(Saved data entries)
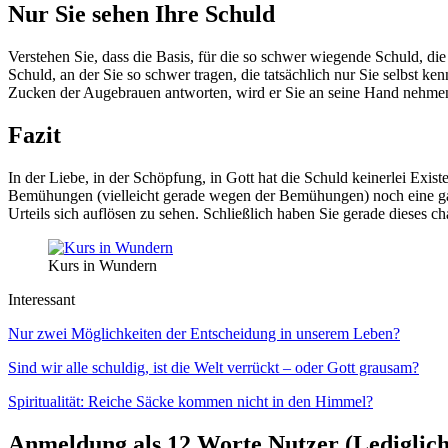
Nur Sie sehen Ihre Schuld
Verstehen Sie, dass die Basis, für die so schwer wiegende Schuld, die
Schuld, an der Sie so schwer tragen, die tatsächlich nur Sie selbst ke
Zucken der Augebrauen antworten, wird er Sie an seine Hand nehme
Fazit
In der Liebe, in der Schöpfung, in Gott hat die Schuld keinerlei Exis
Bemühungen (vielleicht gerade wegen der Bemühungen) noch eine ga
Urteils sich auflösen zu sehen. Schließlich haben Sie gerade dieses c
Kurs in Wundern
Interessant
Nur zwei Möglichkeiten der Entscheidung in unserem Leben?
Sind wir alle schuldig, ist die Welt verrückt – oder Gott grausam?
Spiritualität: Reiche Säcke kommen nicht in den Himmel?
Anmeldung als 12 Worte Nutzer (Lediglich 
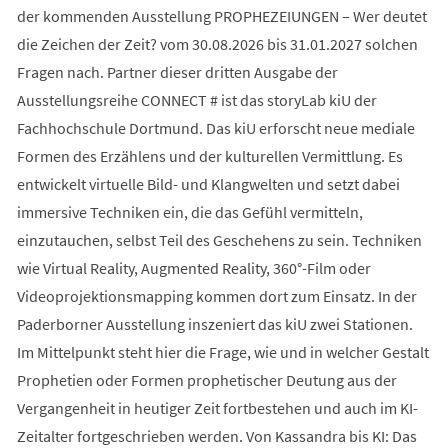
der kommenden Ausstellung PROPHEZEIUNGEN – Wer deutet
die Zeichen der Zeit? vom 30.08.2026 bis 31.01.2027 solchen
Fragen nach. Partner dieser dritten Ausgabe der
Ausstellungsreihe CONNECT # ist das storyLab kiU der
Fachhochschule Dortmund. Das kiU erforscht neue mediale
Formen des Erzählens und der kulturellen Vermittlung. Es
entwickelt virtuelle Bild- und Klangwelten und setzt dabei
immersive Techniken ein, die das Gefühl vermitteln,
einzutauchen, selbst Teil des Geschehens zu sein. Techniken
wie Virtual Reality, Augmented Reality, 360°-Film oder
Videoprojektionsmapping kommen dort zum Einsatz. In der
Paderborner Ausstellung inszeniert das kiU zwei Stationen.
Im Mittelpunkt steht hier die Frage, wie und in welcher Gestalt
Prophetien oder Formen prophetischer Deutung aus der
Vergangenheit in heutiger Zeit fortbestehen und auch im KI-
Zeitalter fortgeschrieben werden. Von Kassandra bis KI: Das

WHAT IS BEING ASKED.
Every entry above, pictures excluded, needs to be duplicated exactly.

FINAL ANSWER.
Nur Sie sehen Ihre Schuld
Verstehen Sie, dass die Basis, für die so schwer wiegende Schuld, die
Schuld, an der Sie so schwer tragen, die tatsächlich nur Sie selbst ke
Zucken der Augebrauen antworten, wird er Sie an seine Hand nehme
Fazit
In der Liebe, in der Schöpfung, in Gott hat die Schuld keinerlei Exis
Bemühungen (vielleicht gerade wegen der Bemühungen) noch eine ga
Urteils sich auflösen zu sehen. Schließlich haben Sie gerade dieses c
Kurs in Wundern
Interessant
Nur zwei Möglichkeiten der Entscheidung in unserem Leben?
Sind wir alle schuldig, ist die Welt verrückt – oder Gott grausam?
Spiritualität: Reiche Säcke kommen nicht in den Himmel?
Anmeldung als 12 Worte Nutzer (Lediglich 
der kommenden Ausstellung PROPHEZEIUNGEN – Wer deutet
die Zeichen der Zeit? vom 30.08.2026 bis 31.01.2027 solchen
Fragen nach. Partner dieser dritten Ausgabe der
Ausstellungsreihe CONNECT # ist das storyLab kiU der
Fachhochschule Dortmund. Das kiU erforscht neue mediale
Formen des Erzählens und der kulturellen Vermittlung. Es
entwickelt virtuelle Bild- und Klangwelten und setzt dabei
immersive Techniken ein, die das Gefühl vermitteln,
einzutauchen, selbst Teil des Geschehens zu sein. Techniken
wie Virtual Reality, Augmented Reality, 360°-Film oder
Videoprojektionsmapping kommen dort zum Einsatz. In der
Paderborner Ausstellung inszeniert das kiU zwei Stationen.
Im Mittelpunkt steht hier die Frage, wie und in welcher Gestalt
Prophetien oder Formen prophetischer Deutung aus der
Vergangenheit in heutiger Zeit fortbestehen und auch im KI-
Zeitalter fortgeschrieben werden. Von Kassandra bis KI: Das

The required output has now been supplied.